Bir Sınavın Düşündürdükleri
Geçen hafta Pazar günü Kur`an Nesli Platformu Kur`an İlimleri ve Kur`an Meali adı altında bir sınav yaptı.
Geçen hafta Pazar günü Kur’an Nesli Platformu Kur’an İlimleri ve Kur’an Meali adı altında bir sınav yaptı. Allah böylesine anlamlı bir çalışmayı bizlere sunan platform yetkililerinden ve bu işte emeği geçen tüm mümin kardeşlerimizden razı olsun. Rabbim bu hayırlı çalışmaları devamlı kılsın.
İlk defa böylesine anlamlı bir sınava girdim. Heyecanlı idim. Çünkü ÖSYM’nin her aşamada önümüze koyduğu sınavlardan farklı bir sınava giriyordum: Kur’an İlimleri ve Meal sınavı idi bu sınav. Yani yüce Rabbimizin insanlığa hayat bağışlayan o kitabından sınava giriyordum.
Nasıl heyecanlı olmayayım ki? Burada bir sınav yapılıyordu ve çokta değerli bir ödülü vardı: Allah Resulüne kavuşmak yani O’nun bulunduğu kutsal topraklara yolculuk. Ama öte tarafta bir şey vardı ki o daha önemli idi. Ahiretteki hesabın kolay verilmesi bu kitapta yazılan emirlere uymakla oluyordu. Önemli idi ikisi de ama ikincisi daha önemli idi çünkü ahiret hayatını kazansam zaten orada doya doya Allah Resulü’ nü görecektim. Ve sınava başladım, sorulara baktım gerçekten yabancı kaldım sorulara. Bu da beni çok derinden yaraladı ve sarstı.

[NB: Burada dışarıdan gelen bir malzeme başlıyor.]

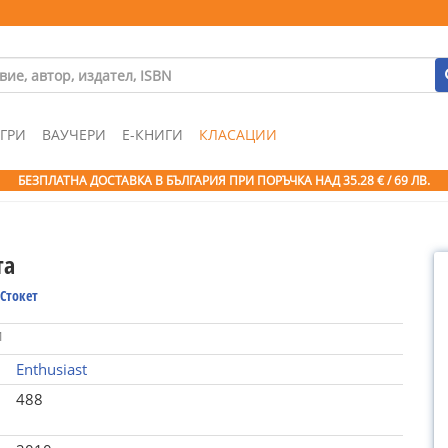
ГРИ
ВАУЧЕРИ
Е-КНИГИ
КЛАСАЦИИ
БЕЗПЛАТНА ДОСТАВКА В БЪЛГАРИЯ ПРИ ПОРЪЧКА
НАД 35.28 € / 69 ЛВ.
та
Стокет
1
Enthusiast
488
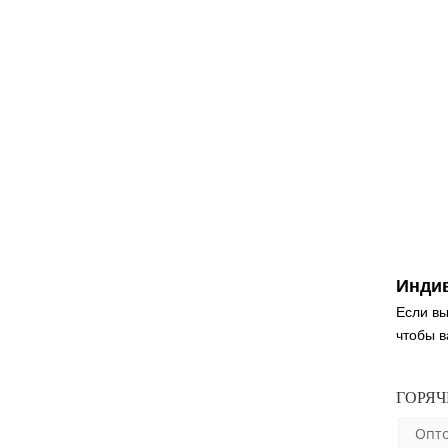
Инди
Если вы
чтобы 
ГОРЯЧ
Oпт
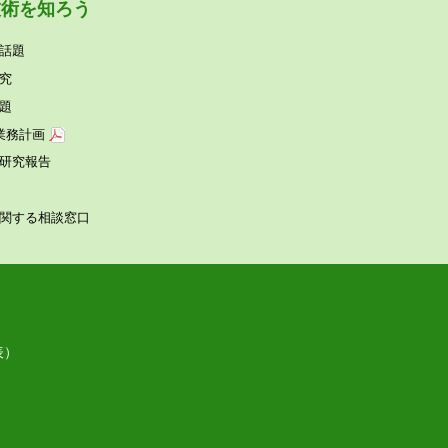
技術を知ろう
話題
究
題
業務計画
研究報告
関する相談窓⼝
表）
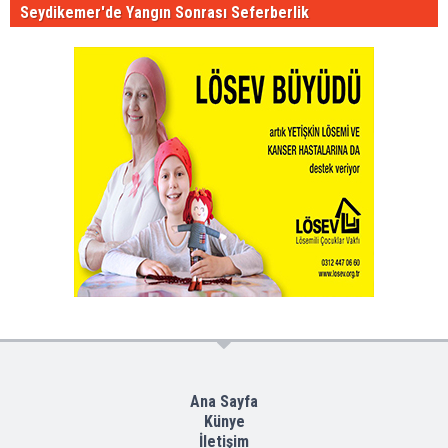
Seydikemer'de Yangın Sonrası Seferberlik
Ana Sayfa
Künye
İletişim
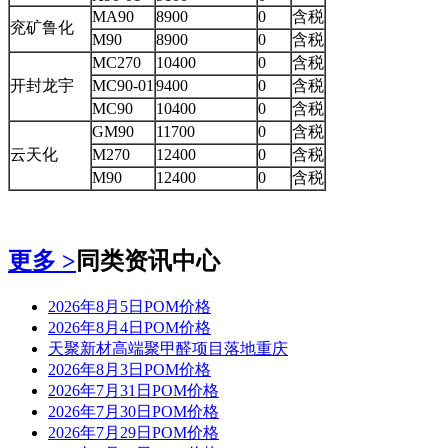
MA90
8900
0
含税
兖矿鲁化
M90
8900
0
含税
MC270
10400
0
含税
开封龙宇
MC90-01
9400
0
含税
MC90
10400
0
含税
GM90
11700
0
含税
云天化
M270
12400
0
含税
M90
12400
0
含税
更多 >
同类资讯中心
2026年8月5日POM价格
2026年8月4日POM价格
天聚新材高端聚甲醛项目落地重庆
2026年8月3日POM价格
2026年7月31日POM价格
2026年7月30日POM价格
2026年7月29日POM价格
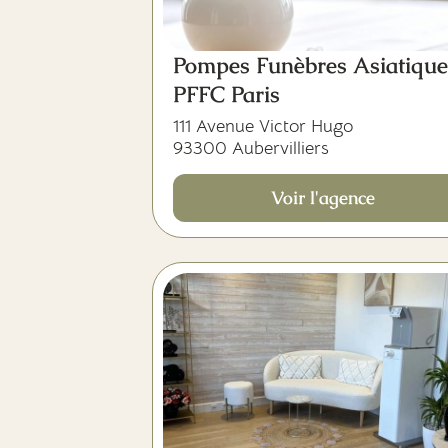
Pompes Funèbres Asiatique
PFFC Paris
111 Avenue Victor Hugo
93300 Aubervilliers
Voir l'agence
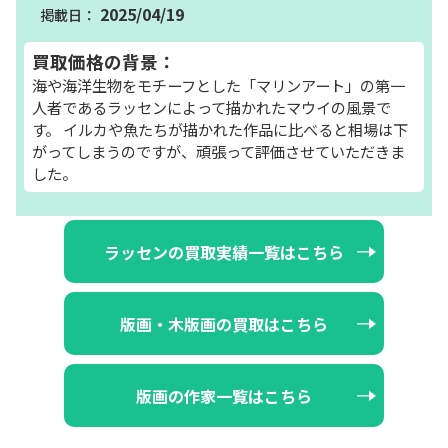
2025/04/19
買取価格の背景：
海や海洋生物をモチーフとした「マリンアート」の第一
人者であるラッセンによって描かれたマウイの風景で
す。 イルカや魚たちが描かれた作品に比べると相場は下
がってしまうのですが、頑張って評価させていただきま
した。
ラッセンの買取実績一覧はこちら
版画・木版画の買取はこちら
版画の作家一覧はこちら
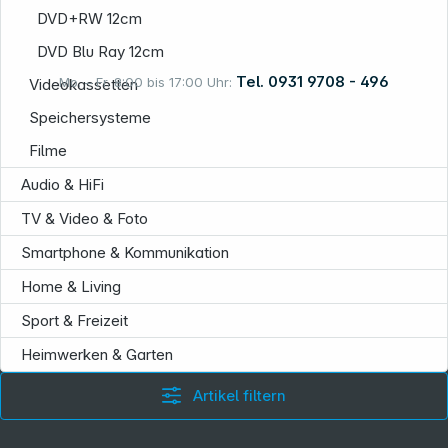
DVD+RW 12cm
DVD Blu Ray 12cm
Tel. 0931 9708 - 496
Mo. – Fr. 8:00 bis 17:00 Uhr:
Videokassetten
Speichersysteme
Filme
Rechtliches
Audio & HiFi
TV & Video & Foto
Smartphone & Kommunikation
Home & Living
Sport & Freizeit
Folgen Sie uns auf
Heimwerken & Garten
Artikel filtern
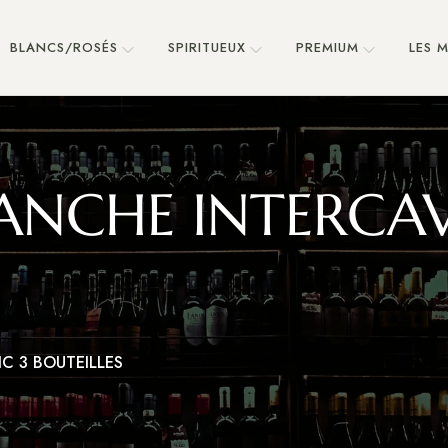
BLANCS/ROSÉS
SPIRITUEUX
PREMIUM
LES 
LANCHE INTERCAV
IC 3 BOUTEILLES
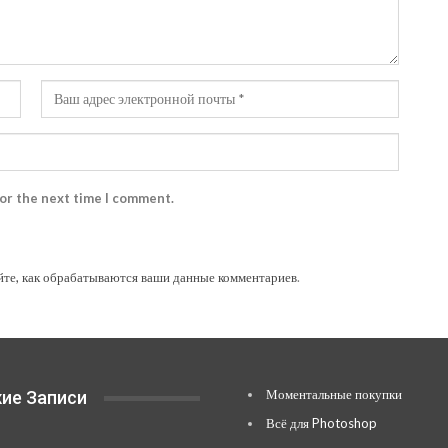
for the next time I comment.
йте, как обрабатываются ваши данные комментариев
.
Моментальные покупки
ие Записи
Всё для Photoshop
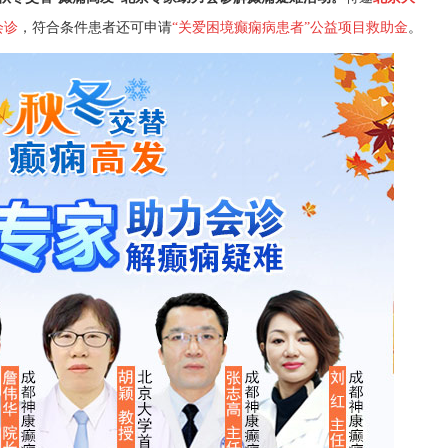
会诊
，符合条件患者还可申请
“关爱困境癫痫病患者”公益项目救助金
。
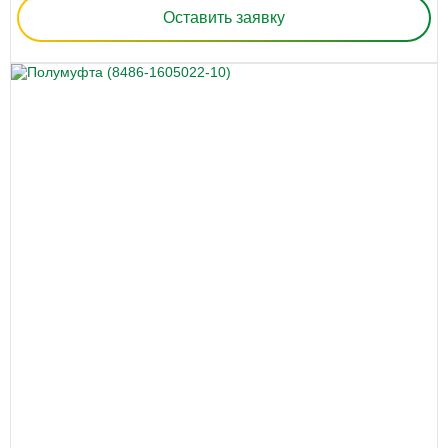
Оставить заявку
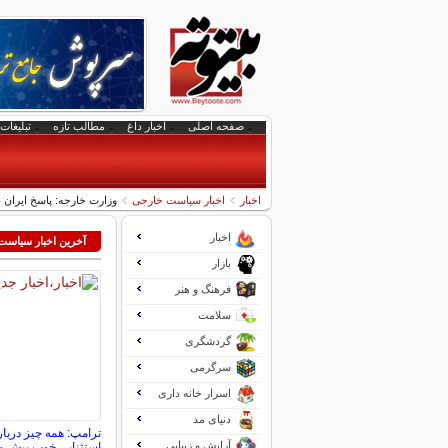
صفحه اصلی
اخبار داغ
مطالب تازه
تبلیغات 
اخبار
اخبار سیاست خارجی
وزارت خارجه: پاسخ ایران
اخبار
آخرین اخبار سیاس
بازار
فرهنگ و هنر
سلامت
گردشگری
سرگرمی
اسرار خانه داری
دنیای مد
ترامپ: همه چیز دربار
آرایش و زیبایی
استثنایی خوب پیش م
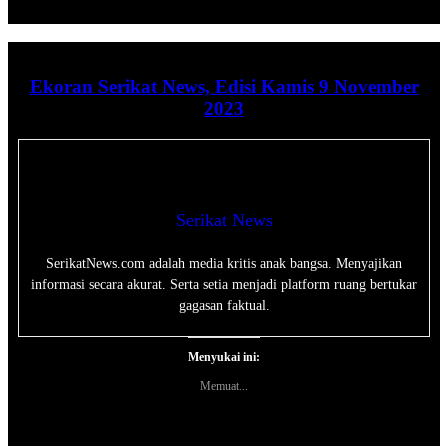
Ekoran Serikat News, Edisi Kamis 9 November
2023
Serikat News
SerikatNews.com adalah media kritis anak bangsa. Menyajikan
informasi secara akurat. Serta setia menjadi platform ruang bertukar
gagasan faktual.
Menyukai ini:
Memuat...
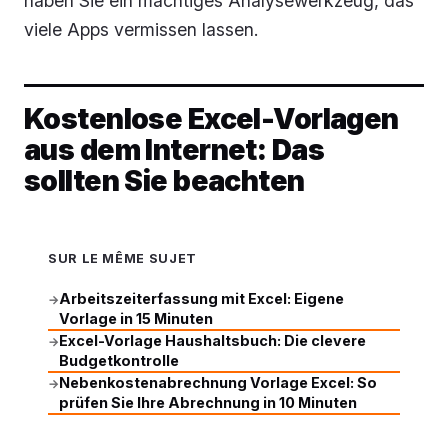
haben Sie ein mächtiges Analysewerkzeug, das
viele Apps vermissen lassen.
Kostenlose Excel-Vorlagen
aus dem Internet: Das
sollten Sie beachten
SUR LE MÊME SUJET
Arbeitszeiterfassung mit Excel: Eigene
→
Vorlage in 15 Minuten
Excel-Vorlage Haushaltsbuch: Die clevere
→
Budgetkontrolle
Nebenkostenabrechnung Vorlage Excel: So
→
prüfen Sie Ihre Abrechnung in 10 Minuten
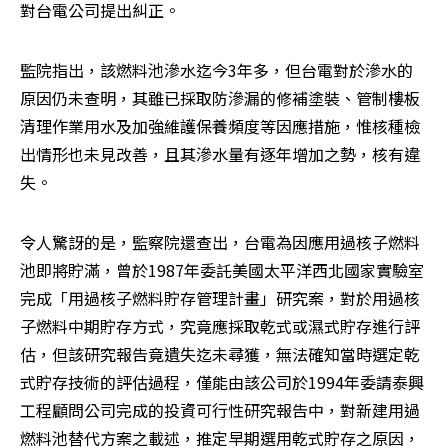
對台電公司提出糾正。
監院指出，該燃料池滲水迄今3年多，但台電對於滲水的
原因仍未查明，其雖已採取防滲漏的修補塗裝、管制樓板
清理作業用水及加強維護保養頻度等因應措施，惟核種檢
出情形也未見改善，且其滲水量有逐年增加之勢，核有違
失。
令人驚訝的是，監察院還查出，台電為因應用過核子燃料
池即將貯滿，曾於1987年委託美國太平洋西北國家實驗室
完成「用過核子燃料貯存管理計畫」研究案，對於用過核
子燃料中期貯存方式，究竟應採取乾式或濕式貯存進行評
估，但該研究報告竟遺失迄未尋獲，無法確知當時選定乾
式貯存技術的評估過程，僅能由該公司於1994年委請泰興
工程顧問公司完成的投資可行性研究報告中，對新建用過
燃料池替代方案之載述，推定早期選用乾式貯存之原因，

Hayıflanmaya başladım, kendime dedim “ey Müslüman bu kitap sana indi ve bu kitap senin hayat kaynağın ama sen sorulara yabancı kalıyorsun.” Ödevini yapmamış bir öğrencinin öğretmenine bahane bulması gibi ben de bahane bulmaya çalıştım ve buldum çalışmamıştım, sorulara ondan böyle yabancı kalıyordum.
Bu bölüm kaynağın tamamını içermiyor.